►

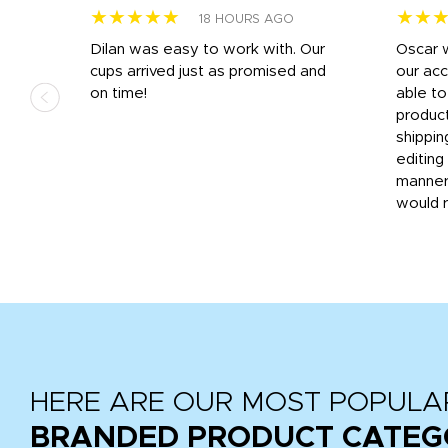
★★★★★
★★
18 HOURS AGO
n
Dilan was easy to work with. Our
Oscar 
.
cups arrived just as promised and
our ac
ded
on time!
able t
-
product
then
shippin
editing
very
manner
would 
HERE ARE OUR MOST POPULA
BRANDED PRODUCT CATEG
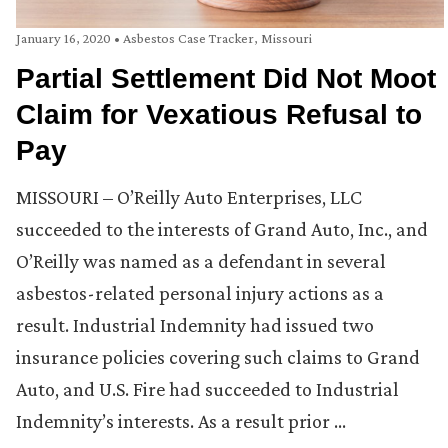
January 16, 2020
•
Asbestos Case Tracker
,
Missouri
Partial Settlement Did Not Moot
Claim for Vexatious Refusal to
Pay
MISSOURI – O’Reilly Auto Enterprises, LLC
succeeded to the interests of Grand Auto, Inc., and
O’Reilly was named as a defendant in several
asbestos-related personal injury actions as a
result. Industrial Indemnity had issued two
insurance policies covering such claims to Grand
Auto, and U.S. Fire had succeeded to Industrial
Indemnity’s interests. As a result prior …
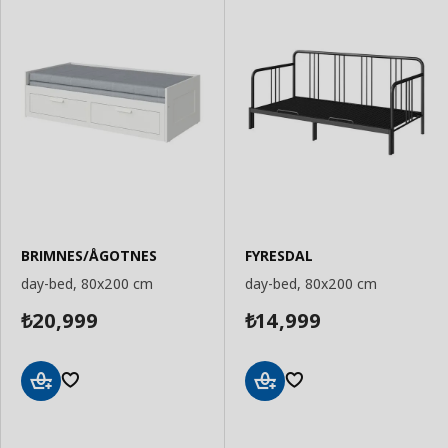
BRIMNES/ÅGOTNES
FYRESDAL
day-bed, 80x200 cm
day-bed, 80x200 cm
20,999
14,999
₺
₺
Add
Add
to
to
Basket
Basket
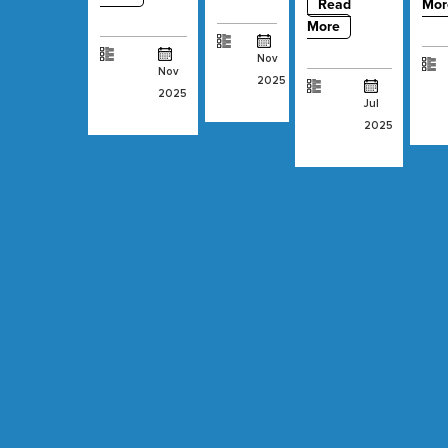
Read
Mor
More
Nov
Nov
2025
2025
Jul
2025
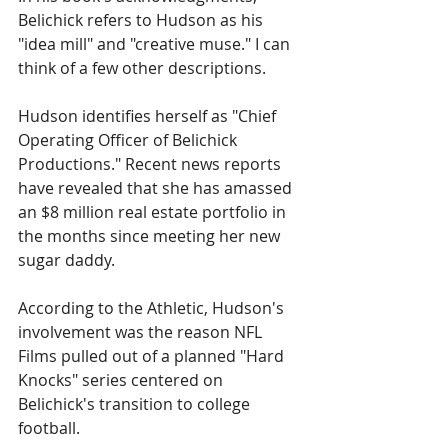
Belichick refers to Hudson as his 
"idea mill" and "creative muse." I can 
think of a few other descriptions.
Hudson identifies herself as "Chief 
Operating Officer of Belichick 
Productions." Recent news reports 
have revealed that she has amassed 
an $8 million real estate portfolio in 
the months since meeting her new 
sugar daddy.
According to the Athletic, Hudson's 
involvement was the reason NFL 
Films pulled out of a planned "Hard 
Knocks" series centered on 
Belichick's transition to college 
football.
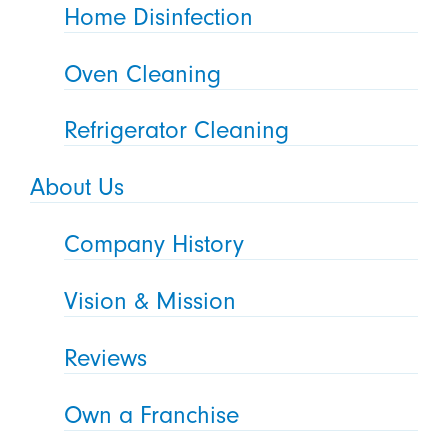
Home Disinfection
Oven Cleaning
Refrigerator Cleaning
About Us
Company History
Vision & Mission
Reviews
Own a Franchise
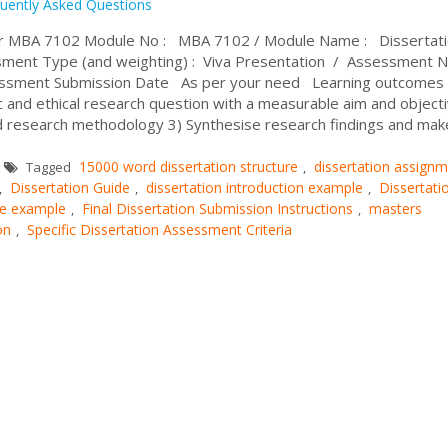
uently Asked Questions
or MBA 7102 Module No : MBA 7102 / Module Name : Dissertati
ment Type (and weighting) : Viva Presentation / Assessment 
essment Submission Date As per your need Learning outcomes 
ic and ethical research question with a measurable aim and object
and research methodology 3) Synthesise research findings and mak
15000 word dissertation structure
dissertation assign
Tagged
,
Dissertation Guide
dissertation introduction example
Dissertati
,
,
,
ure example
Final Dissertation Submission Instructions
masters
,
,
on
Specific Dissertation Assessment Criteria
,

◄

Your assignment: Line by line, reproduce exactly the lines from the one containing "BRIMNES/ÅGOTNES" through the final line of the material, both included, leaving every picture out.

Finished exercise:
BRIMNES/ÅGOTNES
FYRESDAL
day-bed, 80x200 cm
day-bed, 80x200 cm
20,999
14,999
₺
₺
Add
Add
to
to
Basket
Basket
Read
Mor
More
Nov
Nov
2025
2025
Jul
2025
Belichick refers to Hudson as his 
"idea mill" and "creative muse." I can 
think of a few other descriptions.
Hudson identifies herself as "Chief 
Operating Officer of Belichick 
Productions." Recent news reports 
have revealed that she has amassed 
an $8 million real estate portfolio in 
the months since meeting her new 
sugar daddy.
According to the Athletic, Hudson's 
involvement was the reason NFL 
Films pulled out of a planned "Hard 
Knocks" series centered on 
Belichick's transition to college 
football.
Home Disinfection
Oven Cleaning
Refrigerator Cleaning
About Us
Company History
Vision & Mission
Reviews
Own a Franchise
uently Asked Questions
or MBA 7102 Module No : MBA 7102 / Module Name : Dissertati
ment Type (and weighting) : Viva Presentation / Assessment 
essment Submission Date As per your need Learning outcomes 
ic and ethical research question with a measurable aim and object
and research methodology 3) Synthesise research findings and mak
15000 word dissertation structure
dissertation assign
Tagged
,
Dissertation Guide
dissertation introduction example
Dissertati
,
,
,
ure example
Final Dissertation Submission Instructions
masters
,
,
on
Specific Dissertation Assessment Criteria
,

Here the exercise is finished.